I asked myself about healing with my anger instead of healing from it. Here’s what I came up with:

“So, let’s start calling anger what it is--a form of grief. When people fear Black women's anger, what they are really afraid of is the depth of our bereavement. They are afraid of feeling powerless when faced with the depths of our pain, especially when they are implicitly implicated. The acuity of our grief is a reminder to a society that has normalized terror against us that we are real. We are human. And by letting ourselves experience the expression of things about it. But they don't know what to do, and so they look to us for a map back to innocence. As a result of their feelings of powerlessness, the onus is reflected back to us to do something--to be friendlier, to react differently, to teach lessons, to pardon mistakes, to clean it up.” - Breeshia L. Wade, Grieving While Black

I cannot remember a time in my life, especially as a child, when I was encouraged to express anger about something that had been done to me. For instance, I could be angry about oppression as long as it wasn’t my personal experience of oppression. I wasn’t supposed to tell when I was angered by something done directly to me.
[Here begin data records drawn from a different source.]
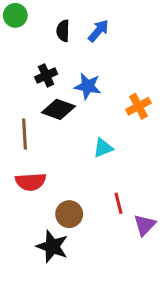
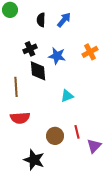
orange cross: (138, 106) -> (90, 52), moved
black diamond: (58, 109) -> (38, 71), turned 65
brown circle: (69, 214) -> (55, 136), moved

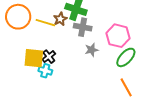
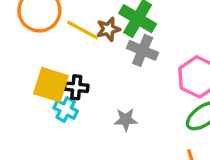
gray star: (92, 50) -> (126, 120), moved
black cross: (49, 57) -> (76, 87), turned 32

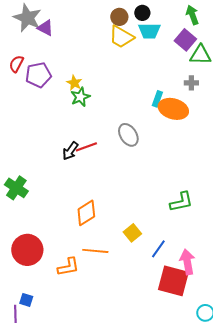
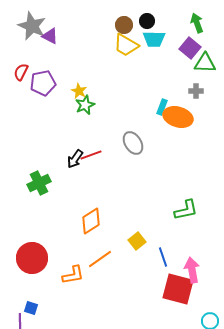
green cross: (16, 188) -> (39, 183), moved, turned 30
blue line: (158, 249) -> (163, 257), turned -54
orange line: (95, 251) -> (100, 259), turned -40

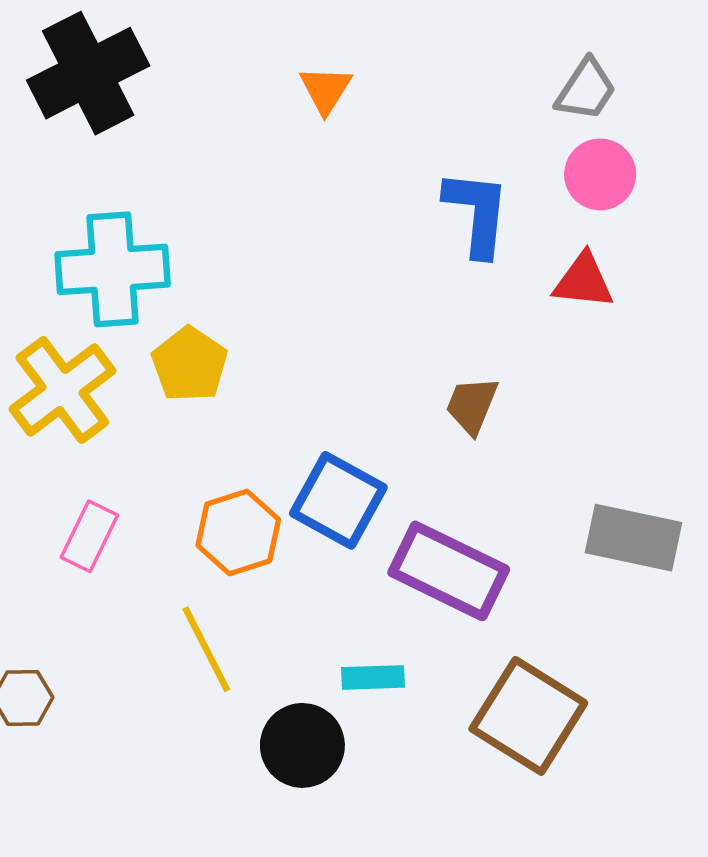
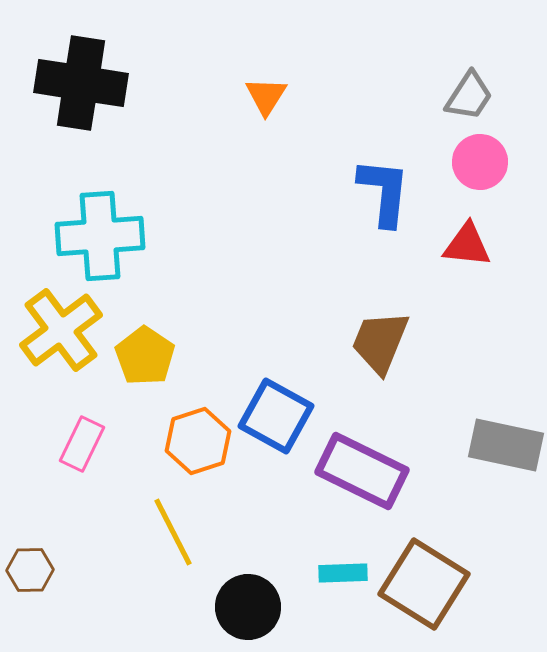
black cross: (88, 73) -> (81, 83), turned 36
yellow pentagon: (190, 364) -> (145, 356), moved
brown trapezoid: (472, 405) -> (380, 342), size x1.4
cyan rectangle: (373, 677) -> (343, 573), moved

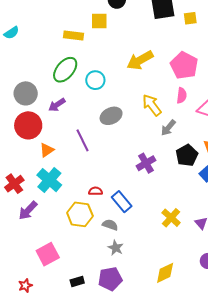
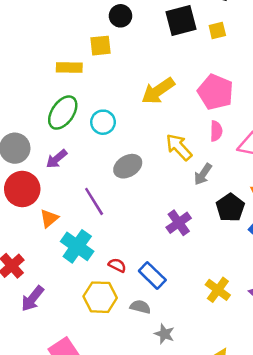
cyan cross: (49, 180) -> (77, 246), moved
red semicircle: (96, 191) -> (117, 265), turned 32
gray star: (116, 248) -> (164, 334), moved

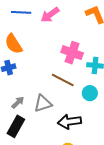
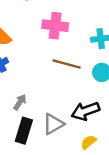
pink cross: (72, 53) -> (55, 26), moved
gray triangle: (43, 103) -> (53, 124), moved

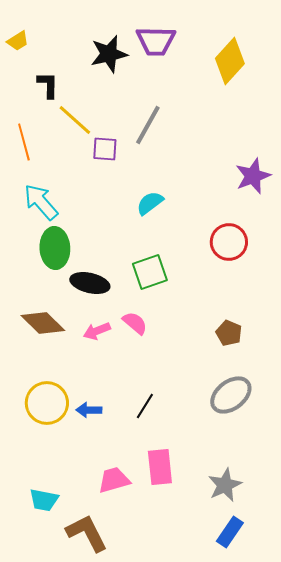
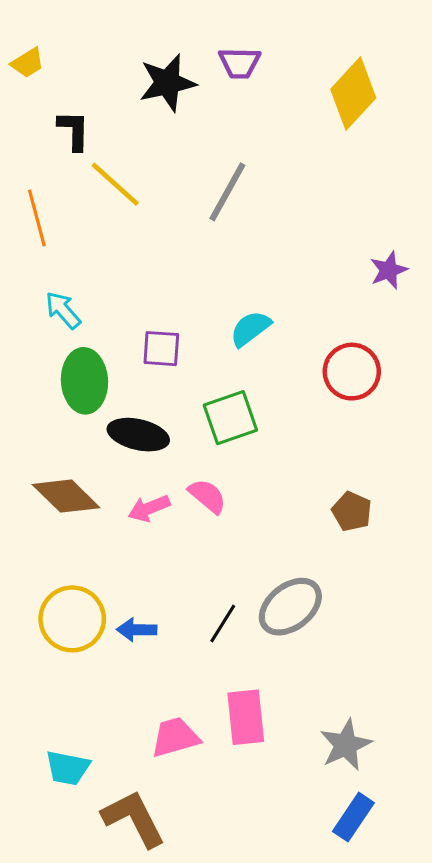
purple trapezoid: (156, 41) -> (240, 63), size x0.7
purple square: (105, 149) -> (161, 349), moved
purple star: (253, 176) -> (389, 270), size x0.7
cyan arrow: (41, 202) -> (63, 310), size x0.7
cyan semicircle: (150, 203) -> (250, 329), moved
gray ellipse: (231, 395) -> (290, 607), moved

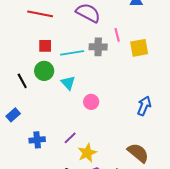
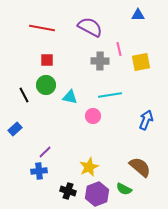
cyan line: (72, 53) -> (110, 95), moved
cyan triangle: (68, 83) -> (70, 97), turned -35
purple line: (70, 138) -> (45, 152), moved
blue cross: (37, 140) -> (39, 171), moved

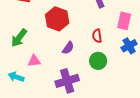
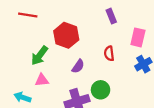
green arrow: (19, 38) -> (40, 56), moved
green circle: (98, 61) -> (101, 90), moved

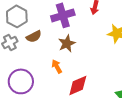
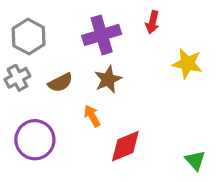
brown semicircle: (34, 36) -> (60, 83), moved

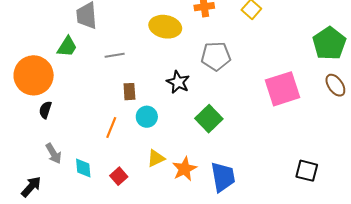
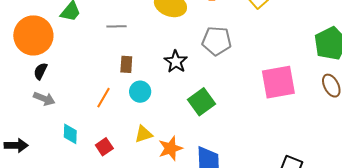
gray arrow: (54, 153) -> (44, 99), moved, turned -45
black arrow: (31, 187) -> (16, 145), turned 40

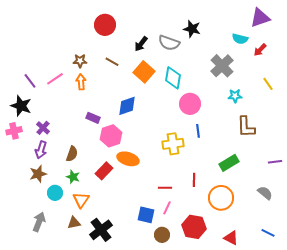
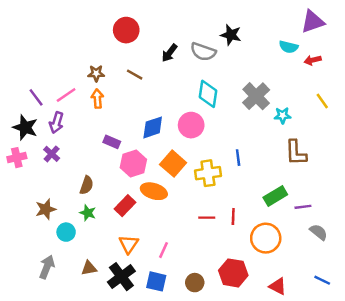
red arrow: (260, 50) -> (313, 60), turned 32
gray cross: (222, 66) -> (256, 96), moved
orange square: (144, 72) -> (173, 164), moved
pink circle: (190, 104) -> (191, 125), moved
purple arrow: (41, 150) -> (56, 123), moved
purple line: (275, 162) -> (303, 207), moved
red line: (165, 188) -> (207, 218), moved
orange triangle: (81, 200) -> (129, 244), moved
pink line: (167, 208) -> (163, 250), moved
blue square: (146, 215) -> (156, 281), moved

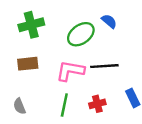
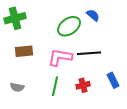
green cross: (31, 25) -> (15, 18), moved
gray semicircle: (19, 106) -> (17, 87), turned -56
It wasn’t “ladylike,” or my choice of words may have been too harsh for the situation. I distinctly recall being punished back in the second grade, for responding to an insult with an insult. The other kid never got in trouble and was thanked for telling on me. It was solidified for me at age 7 that my emotional truth wasn’t welcome, especially if that truth came unvarnished and unattached to the interests or demands of others. If I was excited or eager to do something, expressing it was shot down as “too much.” I was too much. Everything I said, did, breathed, sang, and thought was too much. This pierced me in ways I am still realizing.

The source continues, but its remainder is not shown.